Line-Structured Light Fillet Weld Positioning Method to Overcome Weld Instability Due to High Specular Reflection

Fillet welds of highly reflective materials are common in industrial production. It is a great challenge to accurately locate the fillet welds of highly reflective materials. Therefore, this paper proposes a fillet weld identification and location method that can overcome the negative effects of high reflectivity. The proposed method is based on improving the semantic segmentation performance of the DeeplabV3+ network for structural light and reflective noise, and, with MobilnetV2, replaces the main trunk network to improve the detection efficiency of the model.
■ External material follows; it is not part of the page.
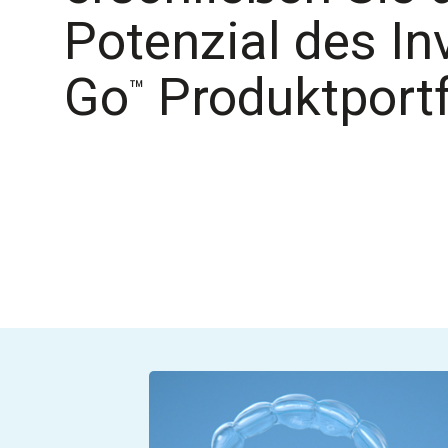
Potenzial des In
Go
Produktportf
™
To solve the problem of the irregular and discontinuous shapes of the structural light skeleton extracted by traditional methods, an improved closing operation using dilation in a combined Zhang-suen algorithm was proposed for structural light skeleton extraction. Then, a three-dimensional reconstruction as a mathematical model of the system was established to obtain the coordinates of the weld feature points and the welding-torch angle. Finally, many experiments on highly reflective stainless steel fillet welds were carried out. The experimental results show that the average detection errors of the system in the Y-axis and Z-axis are 0.3347 mm and 0.3135 mm, respectively, and the average detection error of the welding torch angle is 0.1836 degrees in the test of a stainless steel irregular fillet weld. The method is robust, universal, and accurate for highly reflective irregular fillet welds.

Automated summary

In this paper, a fillet weld identification and location method for highly reflective materials is proposed. The method improves the semantic segmentation performance of the DeeplabV3+ network for structural light and reflective noise and replaces the main trunk network with MobilnetV2 to improve detection efficiency. An improved closing operation using dilation in a combined Zhang-suen algorithm is proposed for structural light skeleton extraction. Experimental results on highly reflective stainless steel fillet welds show that the method is robust, universal, and accurate.